WHAT THE TASK ASKS » Set the records down again exactly, apart from any pictures in them.

EXERCISE INPUT »

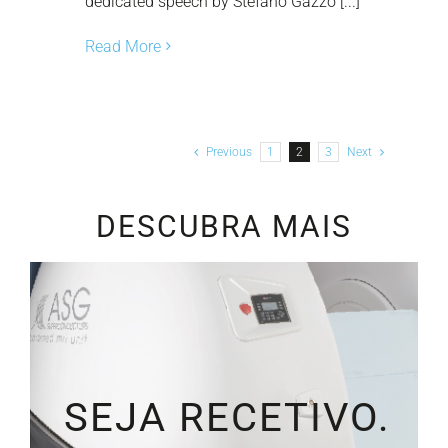
dedicated speech by Stefano Gazzo [...]
Read More
Previous
1
2
3
Next
DESCUBRA MAIS
SEJA RECETIVO.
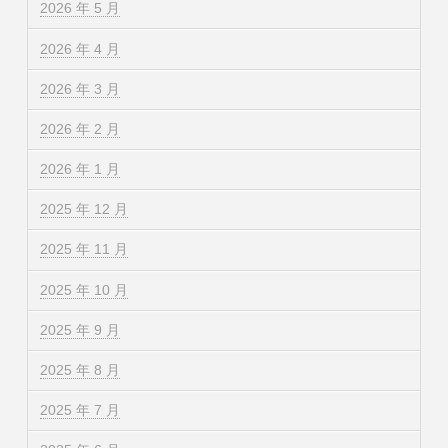
2026 年 5 月
2026 年 4 月
2026 年 3 月
2026 年 2 月
2026 年 1 月
2025 年 12 月
2025 年 11 月
2025 年 10 月
2025 年 9 月
2025 年 8 月
2025 年 7 月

TASK SOLUTION »
dedicated speech by Stefano Gazzo [...]
Read More
Previous
1
2
3
Next
DESCUBRA MAIS
SEJA RECETIVO.
2026 年 5 月
2026 年 4 月
2026 年 3 月
2026 年 2 月
2026 年 1 月
2025 年 12 月
2025 年 11 月
2025 年 10 月
2025 年 9 月
2025 年 8 月
2025 年 7 月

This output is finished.